А. Кустарев, перу которого принадлежит самый подробный и обстоятельный из существующих на русском языке обзоров соотношения анархистских программ с современными реалиями, отмечает, что анархисты, сконцентрировавшись на критике государства как «главной агентуры господства», забыли, что «на самом деле община могла быть (и была) репрессивным институтом в не меньшей степени, чем государство»[26].
Важная для анархистских теорий способность людей к самоорганизации есть, возможно, та же самая способность, из которой порождается их «потенциал» быть порабощенными и оказываться подчиненным элементом в иерархии.
Прямым путем
Необходимо обсудить еще такие важные пункты анархистских программ как прямая демократия (непосредственное принятие политических решений населением без посредничества выборных представителей) и прямое действие (непосредственное осуществление населением функций управления и реализации политических прав).
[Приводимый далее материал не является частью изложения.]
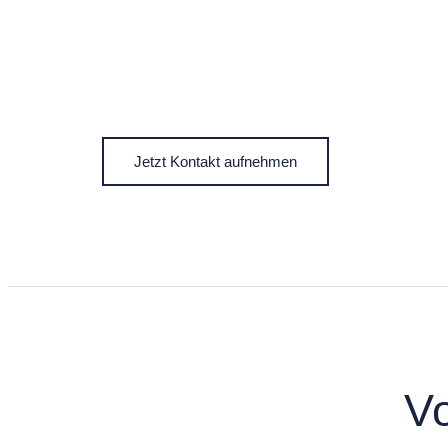
Jetzt Kontakt aufnehmen
Vo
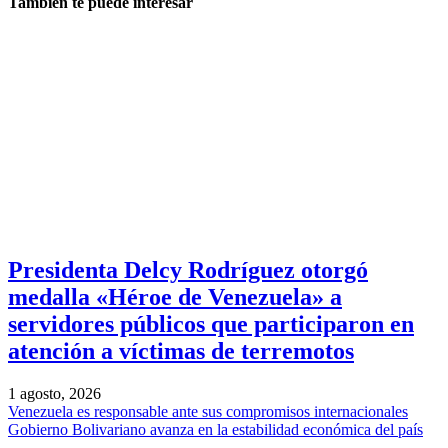
También te puede interesar
Presidenta Delcy Rodríguez otorgó
medalla «Héroe de Venezuela» a
servidores públicos que participaron en
atención a víctimas de terremotos
1 agosto, 2026
Venezuela es responsable ante sus compromisos internacionales
Gobierno Bolivariano avanza en la estabilidad económica del país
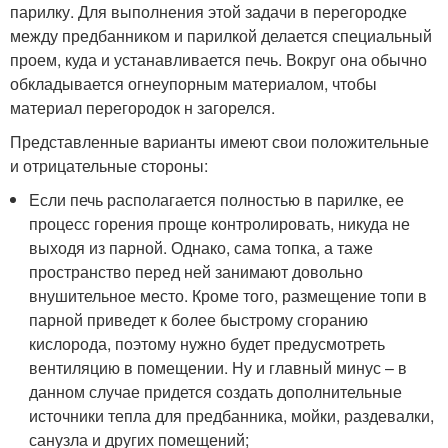
парилку. Для выполнения этой задачи в перегородке
между предбанником и парилкой делается специальный
проем, куда и устанавливается печь. Вокруг она обычно
обкладывается огнеупорным материалом, чтобы
материал перегородок н загорелся.
Представленные варианты имеют свои положительные
и отрицательные стороны:
Если печь располагается полностью в парилке, ее
процесс горения проще контролировать, никуда не
выходя из парной. Однако, сама топка, а таже
пространство перед ней занимают довольно
внушительное место. Кроме того, размещение топи в
парной приведет к более быстрому сгоранию
кислорода, поэтому нужно будет предусмотреть
вентиляцию в помещении. Ну и главный минус – в
данном случае придется создать дополнительные
источники тепла для предбанника, мойки, раздевалки,
санузла и других помещений;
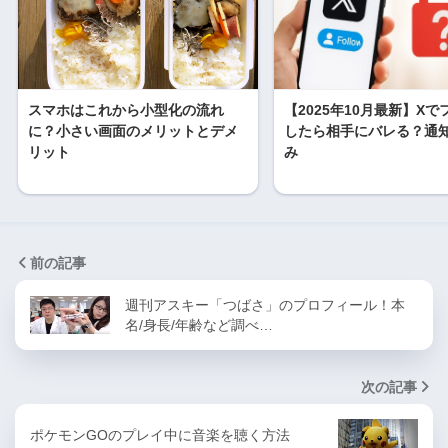
スマホはこれから小型化の流れ
【2025年10月最新】X
に？小さい画面のメリットとデメ
したら相手にバレる？通
リット
み
前の記事
週刊アスキー「つばさ」のプロフィール！本
名/身長/年齢など調べ…
次の記事
ポケモンGOのプレイ中に音楽を聴く方法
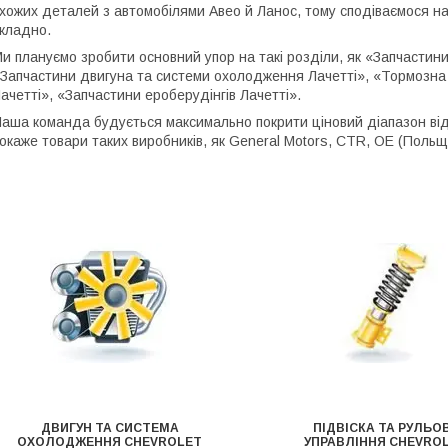
хожих деталей з автомобілями Авео й Ланос, тому сподіваємося на
кладно.
и плануємо зробити основний упор на такі розділи, як «Запчастини 
Запчастини двигуна та системи охолодження Лачетті», «Тормозна 
ачетті», «Запчастини ероберудінгів Лачетті».
аша команда будується максимально покрити ціновий діапазон від
окаже товари таких виробників, як General Motors, CTR, OE (Польща
ДВИГУН ТА СИСТЕМА
ПІДВІСКА ТА РУЛЬО
ОХОЛОДЖЕННЯ СHEVROLET
УПРАВЛІННЯ CHEVRO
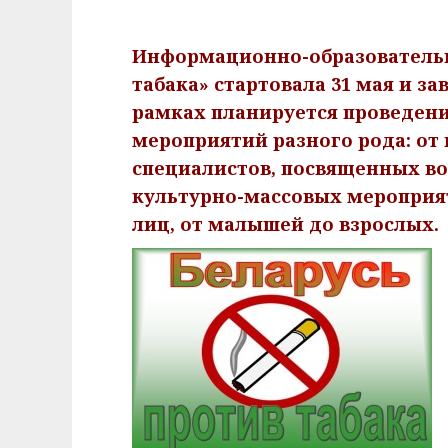
Информационно-образовательн
табака» стартовала 31 мая и за
рамках планируется проведени
мероприятий разного рода: от 
специалистов, посвященных во
культурно-массовых мероприя
лиц, от малышей до взрослых.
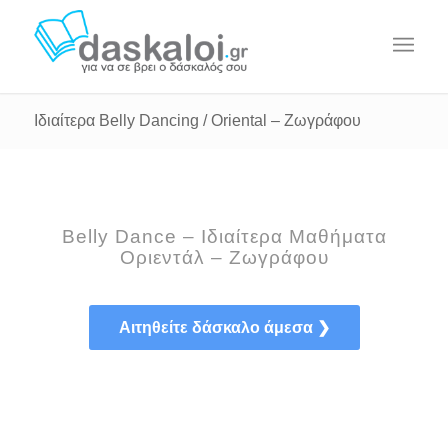
Ιδιαίτερα Belly Dancing / Oriental – Ζωγράφου
Belly Dance – Ιδιαίτερα Μαθήματα
Οριεντάλ – Ζωγράφου
Αιτηθείτε δάσκαλο άμεσα ❯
Идея прямой демократии в настоящее время и вне зависимости от анархизма набирает все большую популярность, ее возможности обсуждают все, кто думает о будущем политических систем. Разумеется, анархисты, для которых прямая демократия интересна прежде всего как система, подрывающая существующие государственные структуры, вносят свой вклад в эти обсуждения. Так, некий современный автор, пишущий под псевдонимом Равашоль, говорит, что прямая демократия может представлять собой систему информационного обмена между обсуждающими различные проблемы небольшими коллективами и это взаимодействие будет подобно взаимодействию нейронов в мозге, где такой коллектив будет выполнять роль отдельного нейрона[27].
Что же касается теории прямого действия, то она является важнейшим вызовом современному обществу в учениях анархистов.
Если одни пункты анархистских программ — такие, как децентрализация, самоуправление, замена вертикальных связей на горизонтальные — сегодня представляются явственно перспективными, если другие пункты — такие, как общинность — кажутся сегодня архаичными и обладающими актуальностью только при серьезной реинтерпретации, то о теории прямого действия нельзя сказать ни того, ни другого. Это не очевидно реалистичная программа, но и не явная утопия. Это, скорее, возможность, которой отдельное сообщество и все человечество могло бы воспользоваться, если бы свернуло в соответствующем направлении на неком «перекрестке», если бы нашлись воля и силы взяться за проведение соответствующих реформ. Но если ни силы, ни воли не найдется, столь же реальной представляется альтернативная возможность — развитие политических систем будет осуществляться в сторону уменьшения прямого действия, через передачу реализации политических прав граждан на «аутсорсинг» все новым специализированным институтам.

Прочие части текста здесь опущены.